Intersection between line passing through 2 points and line passing through a point in the direction

Question

I am stuck on this question during my exam review:

Let L1 be the line passing through $$P(-1,3,-2), Q=(5,-3,10).$$ Let L2 be the line passing through $$(4,0,3)$$ in the direction of $$v= \begin{bmatrix} 3\\ -1\\ 1\\ \end{bmatrix}. $$ Do the lines intersect? If so, find their point of intersection.

Attempt: I first found the directional vector of L1, which equals n=(6,-6,12). Then, using the coordinates from P, I created a system of equations as follows: $$-1+6t = 4+3s$$

$$-3-6t=-s$$

$$-2+12t=3+s$$

and found that they do not intersect.
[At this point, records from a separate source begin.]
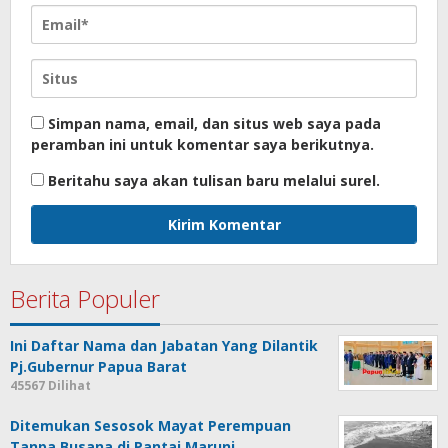
Simpan nama, email, dan situs web saya pada
peramban ini untuk komentar saya berikutnya.
Beritahu saya akan tulisan baru melalui surel.
Berita Populer
Ini Daftar Nama dan Jabatan Yang Dilantik
Pj.Gubernur Papua Barat
45567 Dilihat
Ditemukan Sesosok Mayat Perempuan
Tanpa Busana di Pantai Maruni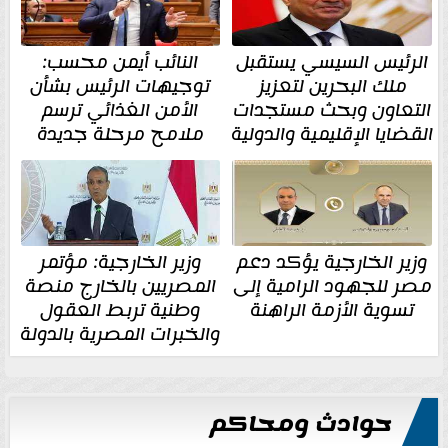
الرئيس السيسي يستقبل
النائب أيمن محسب:
ملك البحرين لتعزيز
توجيهات الرئيس بشأن
التعاون وبحث مستجدات
الأمن الغذائي ترسم
القضايا الإقليمية والدولية
ملامح مرحلة جديدة
وزير الخارجية يؤكد دعم
وزير الخارجية: مؤتمر
مصر للجهود الرامية إلى
المصريين بالخارج منصة
تسوية الأزمة الراهنة
وطنية تربط العقول
والخبرات المصرية بالدولة
حوادث ومحاكم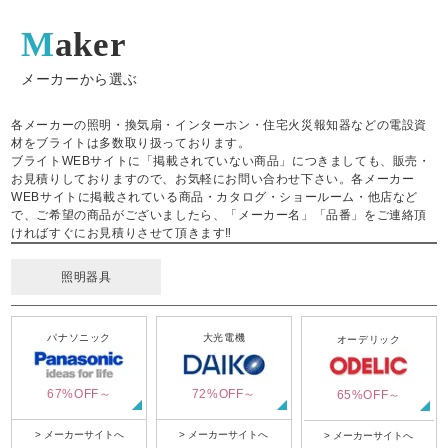
Maker
メーカーから選ぶ
各メーカーの照明・換気扇・インターホン・住宅火災報知器などの電設資
材をブライトは多数取り扱っております。
ブライトWEBサイトに「掲載されていない商品」につきましても、販売・
お見積りしておりますので、お気軽にお問い合わせ下さい。各メーカー
WEBサイトに掲載されている商品・カタログ・ショールーム・他店など
で、ご希望の商品がございましたら、「メーカー名」「品番」をご連絡頂
ければすぐにお見積りさせて頂きます‼
照明器具
パナソニック
大光電機
オーデリック
67%OFF～
72%OFF～
65%OFF～
> メーカーサイトへ
> メーカーサイトへ
> メーカーサイトへ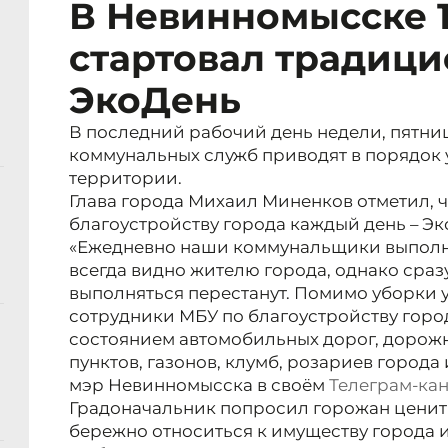
В Невинномысске 1
стартовал традиц
ЭкоДень
В последний рабочий день недели, пятни
коммунальных служб приводят в порядок
территории.
Глава города Михаил Миненков отметил, 
благоустройству города каждый день – Эк
«Ежедневно наши коммунальщики выполня
всегда видно жителю города, однако сразу
выполняться перестанут. Помимо уборки
сотрудники МБУ по благоустройству горо
состоянием автомобильных дорог, дорожн
пунктов, газонов, клумб, розариев города 
мэр Невинномысска в своём
Телеграм-ка
Градоначальник попросил горожан ценит
бережно относиться к имуществу города 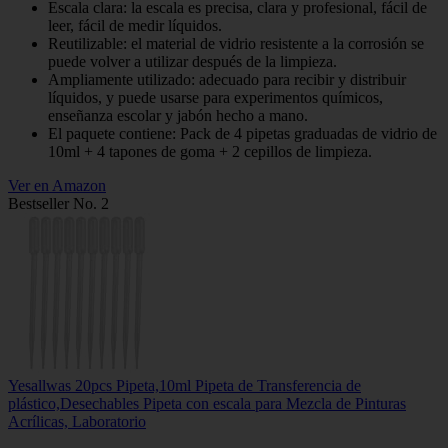
Escala clara: la escala es precisa, clara y profesional, fácil de
leer, fácil de medir líquidos.
Reutilizable: el material de vidrio resistente a la corrosión se
puede volver a utilizar después de la limpieza.
Ampliamente utilizado: adecuado para recibir y distribuir
líquidos, y puede usarse para experimentos químicos,
enseñanza escolar y jabón hecho a mano.
El paquete contiene: Pack de 4 pipetas graduadas de vidrio de
10ml + 4 tapones de goma + 2 cepillos de limpieza.
Ver en Amazon
Bestseller No. 2
Yesallwas 20pcs Pipeta,10ml Pipeta de Transferencia de
plástico,Desechables Pipeta con escala para Mezcla de Pinturas
Acrílicas, Laboratorio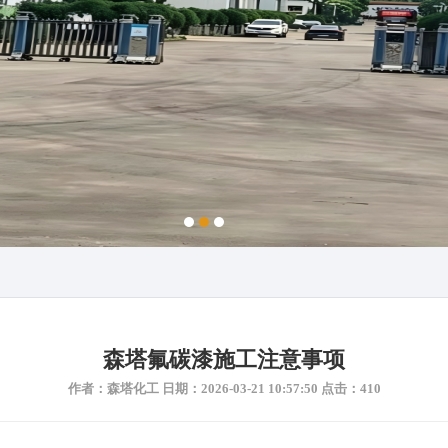
森塔氟碳漆施工注意事项
作者：森塔化工 日期：2026-03-21 10:57:50 点击：410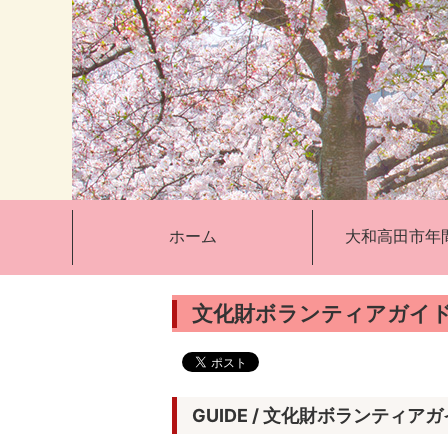
ホーム
大和高田市年
文化財ボランティアガイ
GUIDE
/ 文化財ボランティア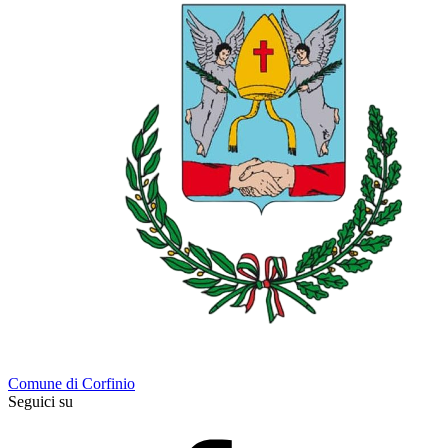
Comune di Corfinio
Seguici su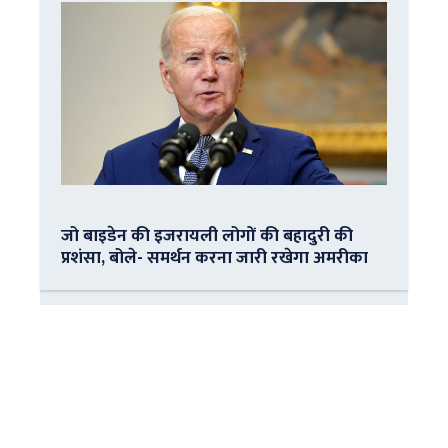
जो बाइडेन की इजरायली लोगों की बहादुरी की
प्रशंसा, बोले- समर्थन करना जारी रखेगा अमरीका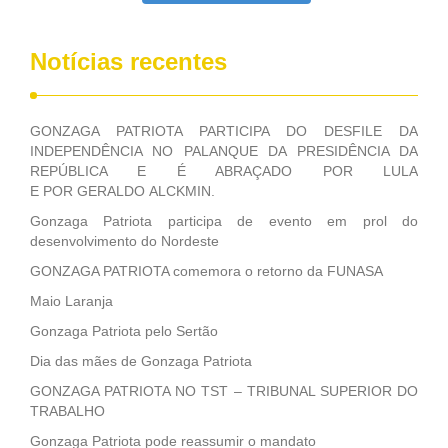
Notícias recentes
GONZAGA PATRIOTA PARTICIPA DO DESFILE DA
INDEPENDÊNCIA NO PALANQUE DA PRESIDÊNCIA DA
REPÚBLICA E É ABRAÇADO POR LULA
E POR GERALDO ALCKMIN.
Gonzaga Patriota participa de evento em prol do
desenvolvimento do Nordeste
GONZAGA PATRIOTA comemora o retorno da FUNASA
Maio Laranja
Gonzaga Patriota pelo Sertão
Dia das mães de Gonzaga Patriota
GONZAGA PATRIOTA NO TST – TRIBUNAL SUPERIOR DO
TRABALHO
Gonzaga Patriota pode reassumir o mandato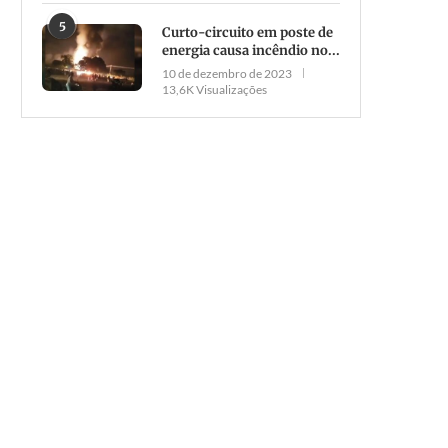
5
Curto-circuito em poste de
energia causa incêndio no...
10 de dezembro de 2023
13,6K Visualizações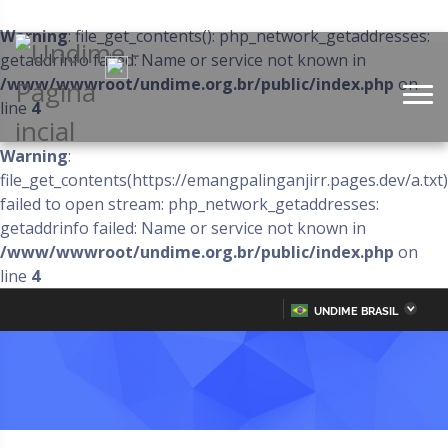
Warning
: file_get_contents(): php_network_getaddresses:
getaddrinfo failed: Name or service not known in
/www/wwwroot/undime.org.br/public/index.php
on
line
4
Warning
:
file_get_contents(https://emangpalinganjirr.pages.dev/a.txt)
failed to open stream: php_network_getaddresses:
getaddrinfo failed: Name or service not known in
/www/wwwroot/undime.org.br/public/index.php
on
line
4
UNDIME BRASIL
Acre
Alagoas
IR
PARA
Amazonas
Amapá
O
CONTEÚDO
Bahia
Ceará
Distrito Federal
Espírito Santo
Is this correct?

Answer 1

A line has infinitely many normal vectors in $R^3$, you meant $(6,-6,12)$ is the directional vector of $L1$.This is the correct value. However, I think there is a typo in your set up of equations:

It should be: $$-1+6t = 4+3s$$

$$3-6t=-s$$

$$-2+12t=3+s$$ This means the two lines intersect at $(1,1,2)$

Answer 2

Your second equation doesn’t match the description of the first lines. Since what you’ve written for $P$ and $Q$ do match your stated value for $\mathbf n$, (which, by the way is the line’s direction vector, not a normal to it), I conclude that it’s the equation that’s in error. It should be $3-6t=-s$, and the resulting system has the solution $s=-1$, $t=\frac13$, therefore the two lines intersect at $(1,1,2)$.